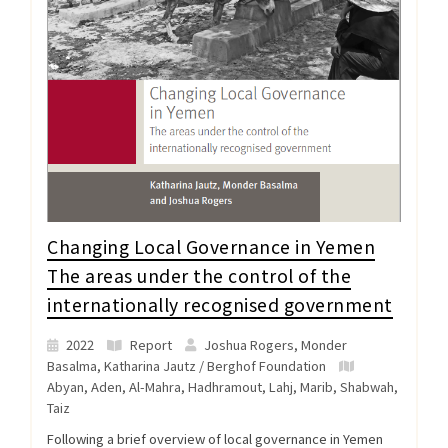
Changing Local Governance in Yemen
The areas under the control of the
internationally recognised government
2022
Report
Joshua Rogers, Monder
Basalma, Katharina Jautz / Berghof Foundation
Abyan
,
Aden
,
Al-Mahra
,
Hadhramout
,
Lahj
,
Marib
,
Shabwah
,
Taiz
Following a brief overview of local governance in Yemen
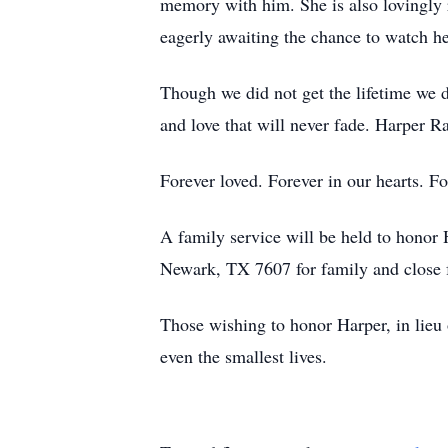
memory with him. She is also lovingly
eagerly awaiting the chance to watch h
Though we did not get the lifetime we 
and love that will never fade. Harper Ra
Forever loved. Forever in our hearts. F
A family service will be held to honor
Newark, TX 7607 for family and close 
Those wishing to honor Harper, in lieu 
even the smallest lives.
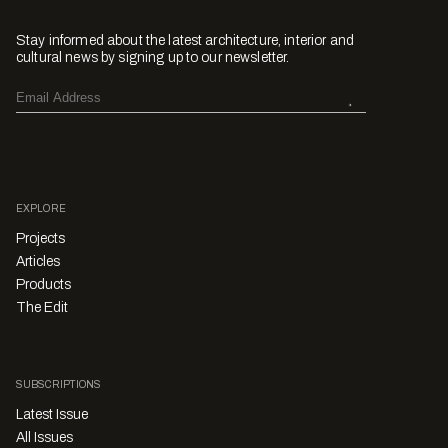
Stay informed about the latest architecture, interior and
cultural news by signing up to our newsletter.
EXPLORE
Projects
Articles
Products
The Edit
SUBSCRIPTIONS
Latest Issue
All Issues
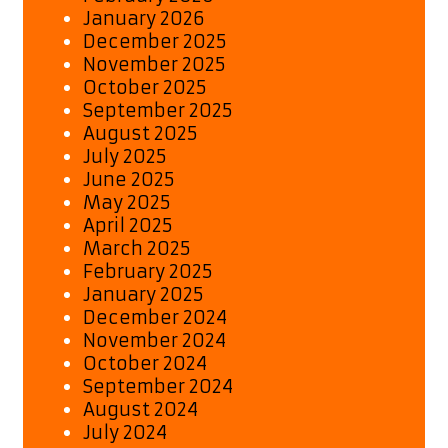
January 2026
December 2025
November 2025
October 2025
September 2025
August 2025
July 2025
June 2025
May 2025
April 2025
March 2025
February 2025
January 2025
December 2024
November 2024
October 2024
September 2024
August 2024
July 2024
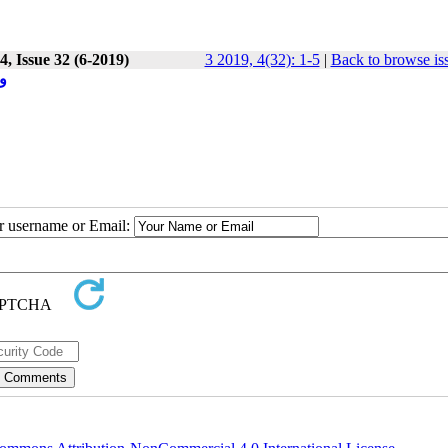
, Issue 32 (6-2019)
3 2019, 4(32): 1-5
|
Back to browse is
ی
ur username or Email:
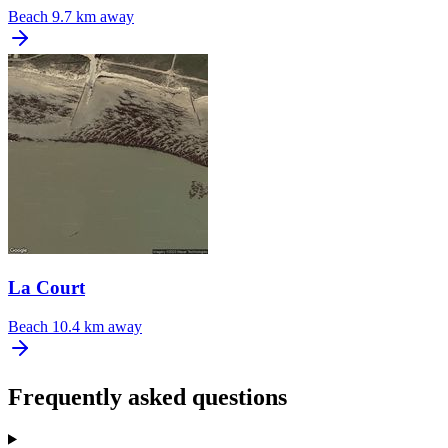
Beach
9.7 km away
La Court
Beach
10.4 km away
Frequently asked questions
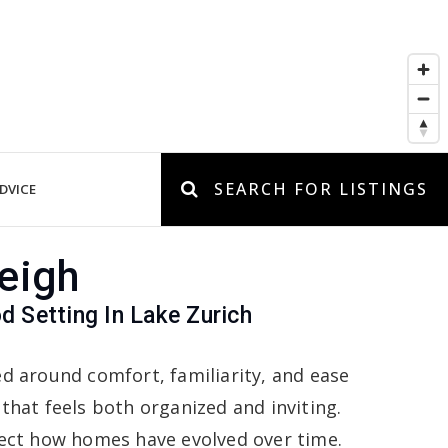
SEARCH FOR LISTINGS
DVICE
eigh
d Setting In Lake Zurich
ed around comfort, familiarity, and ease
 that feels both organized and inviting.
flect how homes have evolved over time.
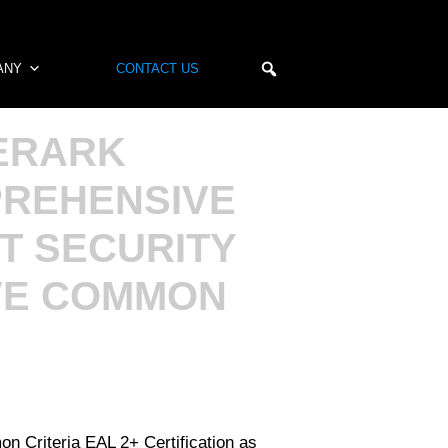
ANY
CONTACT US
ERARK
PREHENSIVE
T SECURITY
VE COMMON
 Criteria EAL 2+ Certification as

==================================================

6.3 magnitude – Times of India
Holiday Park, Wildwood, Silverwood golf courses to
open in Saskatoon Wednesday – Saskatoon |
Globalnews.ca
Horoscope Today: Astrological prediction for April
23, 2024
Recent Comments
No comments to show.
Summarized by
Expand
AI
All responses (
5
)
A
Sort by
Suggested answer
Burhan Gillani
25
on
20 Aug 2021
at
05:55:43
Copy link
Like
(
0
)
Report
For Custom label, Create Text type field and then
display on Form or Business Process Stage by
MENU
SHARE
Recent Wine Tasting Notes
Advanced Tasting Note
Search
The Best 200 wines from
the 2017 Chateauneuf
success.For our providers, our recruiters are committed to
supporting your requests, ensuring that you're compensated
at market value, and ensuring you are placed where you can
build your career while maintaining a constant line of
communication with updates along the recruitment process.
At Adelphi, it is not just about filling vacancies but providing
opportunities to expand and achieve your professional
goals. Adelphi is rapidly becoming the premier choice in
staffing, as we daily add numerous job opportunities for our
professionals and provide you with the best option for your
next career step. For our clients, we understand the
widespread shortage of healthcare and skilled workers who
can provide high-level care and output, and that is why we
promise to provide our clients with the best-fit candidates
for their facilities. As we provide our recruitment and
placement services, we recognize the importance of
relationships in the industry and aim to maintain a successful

==================================================

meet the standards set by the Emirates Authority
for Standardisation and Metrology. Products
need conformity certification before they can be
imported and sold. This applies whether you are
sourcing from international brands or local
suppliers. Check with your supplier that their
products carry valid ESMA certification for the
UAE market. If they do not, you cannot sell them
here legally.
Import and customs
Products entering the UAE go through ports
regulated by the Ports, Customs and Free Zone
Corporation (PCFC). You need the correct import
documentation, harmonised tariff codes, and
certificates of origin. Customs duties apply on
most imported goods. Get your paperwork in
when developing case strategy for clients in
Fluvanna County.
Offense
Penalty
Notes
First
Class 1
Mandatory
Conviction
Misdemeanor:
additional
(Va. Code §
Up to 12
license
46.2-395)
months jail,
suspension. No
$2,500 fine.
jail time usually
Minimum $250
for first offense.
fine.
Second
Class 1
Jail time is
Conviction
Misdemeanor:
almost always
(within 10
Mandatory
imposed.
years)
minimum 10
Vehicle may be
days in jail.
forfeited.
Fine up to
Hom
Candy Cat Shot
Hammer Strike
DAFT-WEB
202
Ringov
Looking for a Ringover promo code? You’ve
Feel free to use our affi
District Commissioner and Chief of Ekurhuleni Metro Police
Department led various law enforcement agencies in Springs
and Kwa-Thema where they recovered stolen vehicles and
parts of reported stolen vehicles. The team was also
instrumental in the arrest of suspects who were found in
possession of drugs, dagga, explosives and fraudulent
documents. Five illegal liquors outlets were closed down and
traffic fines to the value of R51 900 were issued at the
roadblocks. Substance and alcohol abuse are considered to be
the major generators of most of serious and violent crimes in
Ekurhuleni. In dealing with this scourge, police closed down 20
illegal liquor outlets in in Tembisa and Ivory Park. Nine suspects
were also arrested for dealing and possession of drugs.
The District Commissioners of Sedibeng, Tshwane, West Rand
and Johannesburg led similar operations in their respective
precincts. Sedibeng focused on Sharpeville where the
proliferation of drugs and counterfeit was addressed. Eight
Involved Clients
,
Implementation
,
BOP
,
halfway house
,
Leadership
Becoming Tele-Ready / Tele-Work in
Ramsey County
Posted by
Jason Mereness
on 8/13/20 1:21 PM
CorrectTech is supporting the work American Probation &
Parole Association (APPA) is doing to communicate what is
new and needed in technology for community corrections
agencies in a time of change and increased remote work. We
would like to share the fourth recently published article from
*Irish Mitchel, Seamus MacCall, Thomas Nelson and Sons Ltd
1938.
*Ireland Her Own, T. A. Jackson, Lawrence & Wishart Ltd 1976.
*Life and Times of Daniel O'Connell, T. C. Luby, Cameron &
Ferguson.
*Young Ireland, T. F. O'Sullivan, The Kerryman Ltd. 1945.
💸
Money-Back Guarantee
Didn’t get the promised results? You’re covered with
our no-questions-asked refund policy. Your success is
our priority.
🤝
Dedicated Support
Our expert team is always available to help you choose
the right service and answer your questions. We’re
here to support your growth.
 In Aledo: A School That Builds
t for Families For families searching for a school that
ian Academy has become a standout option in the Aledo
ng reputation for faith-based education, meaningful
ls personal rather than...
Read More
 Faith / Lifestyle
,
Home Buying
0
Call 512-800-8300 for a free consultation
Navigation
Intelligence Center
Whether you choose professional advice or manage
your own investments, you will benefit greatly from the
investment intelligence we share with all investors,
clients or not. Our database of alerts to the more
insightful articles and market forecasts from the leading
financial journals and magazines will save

==================================================

The required output is the stretch of entries above from the line containing "display on Form or Business Process Stage by" through the line containing "relationships in the", reproduced exactly.

display on Form or Business Process Stage by
MENU
SHARE
Recent Wine Tasting Notes
Advanced Tasting Note
Search
The Best 200 wines from
the 2017 Chateauneuf
success.For our providers, our recruiters are committed to
supporting your requests, ensuring that you're compensated
at market value, and ensuring you are placed where you can
build your career while maintaining a constant line of
communication with updates along the recruitment process.
At Adelphi, it is not just about filling vacancies but providing
opportunities to expand and achieve your professional
goals. Adelphi is rapidly becoming the premier choice in
staffing, as we daily add numerous job opportunities for our
professionals and provide you with the best option for your
next career step. For our clients, we understand the
widespread shortage of healthcare and skilled workers who
can provide high-level care and output, and that is why we
promise to provide our clients with the best-fit candidates
for their facilities. As we provide our recruitment and
placement services, we recognize the importance of
relationships in the industry and aim to maintain a successful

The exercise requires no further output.